The J standard allows single messages to have more than eight bytes of data, however, the CAN specification only supports eight byte data transfers.

Therefore, the message must be sent in multiple packets. J defines how to package, send and reassemble these messages within the constraints of the CAN specification. The second is called Connection Mode and is similar to PDU 1 in that it is intended for a specific device. Both transports protocols work in a similar fashion.

They use two special messages to facilitate these multi-packet transfers. The data in a TP. CM message contains connection commands also called Control Bytethe PGN identifier of the multi-packet message and information about how to reconstruct the message. The data of a TP. DT message contains a sequence number in the first byte and uses the remaining seven bytes for the data of the multi-packet message.

As mentioned above, Broadcast Announcement Messages are intended for the entire network. Therefore, no handshaking with other devices is required. The originating device first sends a TP. CM message with a control byte BAM Next the originator starts sending all the data through the TP. DT messages until all the data has been sent.

Introduction to the SAE J Protocol

Below is an example to show the flow of a BAM message. Connection Mode is a peer to peer transfer. Therefore, handshaking and message acknowledgements protoocol used to guarantee successful data transfer. First, the originating devices sends a TP. CM message with a control byte Request to Send This is the originator asking the receiver if it is capable of receiving data.

;rotocol The receiver can then respond in various ways but normally it is with a TP. CM message containing control byte Clear to Send The data of the TP.

CM Clear to Send message contains the current sequence number to transfer as well as the number of TP. The originator then sends TP. DT messages starting at the sequence requested and stops after reaching the number of TP. This process continues until all the data is transferred. The receiving device then has to send a TP.


Here is an example to illustrate a typical Connection Mode message. Connection Mode Data Transfer Example. It is acceptable to send a TP. It is also acceptable to send a TP. This is often used when the receiver thinks the previous TP. DT messages were corrupt. The front panel of this example contains four sections and is pictured below.

Introduction to the SAE J1939 Protocol

The first is labeled Setup. These setting need to be entered before running the example. The next section is labeled Control and Monitoring. This section is used for stopping the VI and viewing any errors that occur.

To the right of these sections is progocol Output section.

Once the program is running, this section is used to send messages. The user enters the appropriate information into the Data to Send cluster and selects Send Message? Prottocol Data array can be more than eight bytes. If it is, the VI will automatically transfer the message over the network using the correct transport protocol type, abstracting any pgotocol between eight byte or less messages and messages greater than eight bytes. This will be discussed in more detail below.

The last section is labeled Input.

J Explained – A Simple Intro ()

This cluster is where new incoming messages are displayed.

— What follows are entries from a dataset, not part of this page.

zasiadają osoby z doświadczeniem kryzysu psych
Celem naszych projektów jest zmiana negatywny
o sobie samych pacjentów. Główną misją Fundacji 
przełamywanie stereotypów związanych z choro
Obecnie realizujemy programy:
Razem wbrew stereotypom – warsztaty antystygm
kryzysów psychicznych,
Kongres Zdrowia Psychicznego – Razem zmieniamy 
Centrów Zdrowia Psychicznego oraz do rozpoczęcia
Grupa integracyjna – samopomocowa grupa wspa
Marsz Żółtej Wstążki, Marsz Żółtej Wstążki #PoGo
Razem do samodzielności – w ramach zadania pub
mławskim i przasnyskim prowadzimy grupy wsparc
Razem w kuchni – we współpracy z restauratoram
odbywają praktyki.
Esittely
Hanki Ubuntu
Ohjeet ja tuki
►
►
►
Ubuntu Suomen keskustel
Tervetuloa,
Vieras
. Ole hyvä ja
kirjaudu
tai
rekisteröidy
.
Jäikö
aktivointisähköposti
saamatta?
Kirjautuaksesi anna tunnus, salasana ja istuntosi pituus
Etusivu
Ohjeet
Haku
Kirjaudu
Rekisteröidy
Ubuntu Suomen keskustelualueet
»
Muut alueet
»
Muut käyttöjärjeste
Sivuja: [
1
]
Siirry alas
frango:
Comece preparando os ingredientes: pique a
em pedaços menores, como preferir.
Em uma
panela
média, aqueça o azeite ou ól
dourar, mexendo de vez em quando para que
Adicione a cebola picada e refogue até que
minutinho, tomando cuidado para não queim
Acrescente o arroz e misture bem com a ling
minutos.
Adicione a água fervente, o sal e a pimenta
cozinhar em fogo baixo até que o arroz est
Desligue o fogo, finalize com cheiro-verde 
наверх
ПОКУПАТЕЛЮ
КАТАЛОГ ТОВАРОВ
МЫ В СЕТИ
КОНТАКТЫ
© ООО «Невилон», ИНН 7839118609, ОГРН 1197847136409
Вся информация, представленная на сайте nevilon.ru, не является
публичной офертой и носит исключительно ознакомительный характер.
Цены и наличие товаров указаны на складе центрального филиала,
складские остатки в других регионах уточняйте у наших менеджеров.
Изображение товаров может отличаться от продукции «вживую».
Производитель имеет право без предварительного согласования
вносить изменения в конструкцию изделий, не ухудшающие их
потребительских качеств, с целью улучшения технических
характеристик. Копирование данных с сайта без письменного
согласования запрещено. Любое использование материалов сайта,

This does not include messages like requests, address claims, and transport protocol messages. It only includes data messages.

If a data message is greater than eight bytes and is transferred over transport protocol, it will be reconstructed in software discussed below. Once this reconstruction occurs, the message will be displayed like any other standard message. The block diagram of this example can be broken into four sections. For the J specific code, this means creating multiple queue references, clearing any previously used memory and setting the current device address.

The writing messages section contains three loops. These loops are discussed below. This loop is controlled from the front panel.

When the button Send Message? To the user, this is all you gasics to do to output a message. The example will automatically use the correct transport protocol if a message over eight bytes is sent. If you want to output messages from anywhere else in the program, the process is the same. Simply queue that message on Process Outgoing and the example program will take care of the rest.